Report how many lines below contain the word "there", and give only that number.

─── EXTRACTED ENTRIES

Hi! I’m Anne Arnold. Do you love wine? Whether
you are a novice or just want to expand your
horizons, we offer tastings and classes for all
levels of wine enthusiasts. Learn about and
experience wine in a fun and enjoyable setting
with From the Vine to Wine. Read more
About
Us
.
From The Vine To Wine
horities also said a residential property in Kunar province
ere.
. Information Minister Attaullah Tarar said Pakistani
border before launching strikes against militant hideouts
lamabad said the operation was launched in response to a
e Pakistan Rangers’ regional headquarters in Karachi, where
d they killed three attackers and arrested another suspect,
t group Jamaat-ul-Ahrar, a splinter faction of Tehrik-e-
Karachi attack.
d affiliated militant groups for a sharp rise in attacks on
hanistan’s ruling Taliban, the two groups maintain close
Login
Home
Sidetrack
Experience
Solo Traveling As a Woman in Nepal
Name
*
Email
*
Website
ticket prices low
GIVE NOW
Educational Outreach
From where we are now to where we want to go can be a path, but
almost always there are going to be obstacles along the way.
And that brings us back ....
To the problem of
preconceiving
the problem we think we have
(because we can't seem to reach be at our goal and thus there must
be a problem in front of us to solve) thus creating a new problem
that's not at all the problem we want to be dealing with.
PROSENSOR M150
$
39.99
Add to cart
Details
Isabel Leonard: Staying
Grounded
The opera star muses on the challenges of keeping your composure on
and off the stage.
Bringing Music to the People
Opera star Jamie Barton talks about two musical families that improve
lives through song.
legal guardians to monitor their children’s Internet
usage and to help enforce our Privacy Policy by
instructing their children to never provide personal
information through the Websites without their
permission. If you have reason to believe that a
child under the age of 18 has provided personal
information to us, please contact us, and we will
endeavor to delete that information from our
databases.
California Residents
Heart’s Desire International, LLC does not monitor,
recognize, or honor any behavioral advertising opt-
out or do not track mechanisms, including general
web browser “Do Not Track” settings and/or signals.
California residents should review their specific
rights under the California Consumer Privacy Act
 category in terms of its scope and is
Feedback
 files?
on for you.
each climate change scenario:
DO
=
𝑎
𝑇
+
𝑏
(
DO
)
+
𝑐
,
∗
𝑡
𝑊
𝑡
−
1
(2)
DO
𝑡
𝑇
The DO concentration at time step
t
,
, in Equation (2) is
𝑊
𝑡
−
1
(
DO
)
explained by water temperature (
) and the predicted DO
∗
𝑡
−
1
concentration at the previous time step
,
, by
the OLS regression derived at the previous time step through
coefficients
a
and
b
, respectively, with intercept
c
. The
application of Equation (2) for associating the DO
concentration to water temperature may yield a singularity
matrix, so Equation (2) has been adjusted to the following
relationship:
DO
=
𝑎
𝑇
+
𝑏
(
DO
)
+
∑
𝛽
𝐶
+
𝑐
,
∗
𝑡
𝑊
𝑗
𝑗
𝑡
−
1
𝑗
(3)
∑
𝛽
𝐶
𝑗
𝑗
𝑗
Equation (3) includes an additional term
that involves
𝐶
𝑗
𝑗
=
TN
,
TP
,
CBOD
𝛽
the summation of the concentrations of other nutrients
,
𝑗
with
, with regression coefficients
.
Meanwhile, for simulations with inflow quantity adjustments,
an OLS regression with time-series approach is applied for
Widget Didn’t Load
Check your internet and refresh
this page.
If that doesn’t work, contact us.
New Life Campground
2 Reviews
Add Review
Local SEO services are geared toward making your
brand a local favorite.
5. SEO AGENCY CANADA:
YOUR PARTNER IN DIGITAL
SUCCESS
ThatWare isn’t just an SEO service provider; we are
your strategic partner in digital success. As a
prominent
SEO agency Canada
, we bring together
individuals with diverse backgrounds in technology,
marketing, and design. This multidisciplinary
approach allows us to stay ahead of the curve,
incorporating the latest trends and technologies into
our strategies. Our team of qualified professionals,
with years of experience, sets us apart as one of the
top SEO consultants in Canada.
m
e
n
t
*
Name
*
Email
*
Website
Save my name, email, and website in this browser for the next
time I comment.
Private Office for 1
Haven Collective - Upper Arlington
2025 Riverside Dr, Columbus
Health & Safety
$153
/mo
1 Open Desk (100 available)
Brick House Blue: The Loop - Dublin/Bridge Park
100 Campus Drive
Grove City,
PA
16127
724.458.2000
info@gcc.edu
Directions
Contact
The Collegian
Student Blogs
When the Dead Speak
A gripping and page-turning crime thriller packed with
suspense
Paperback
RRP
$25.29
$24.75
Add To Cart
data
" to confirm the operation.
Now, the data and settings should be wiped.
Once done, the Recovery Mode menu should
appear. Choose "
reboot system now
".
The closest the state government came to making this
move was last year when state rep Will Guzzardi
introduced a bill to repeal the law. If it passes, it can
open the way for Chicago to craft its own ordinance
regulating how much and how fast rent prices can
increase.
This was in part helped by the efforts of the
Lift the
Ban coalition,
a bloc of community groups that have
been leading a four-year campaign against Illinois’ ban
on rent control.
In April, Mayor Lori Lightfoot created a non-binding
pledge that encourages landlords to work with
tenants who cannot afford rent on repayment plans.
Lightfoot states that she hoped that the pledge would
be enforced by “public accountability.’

──────

> RESPONSE BOX
2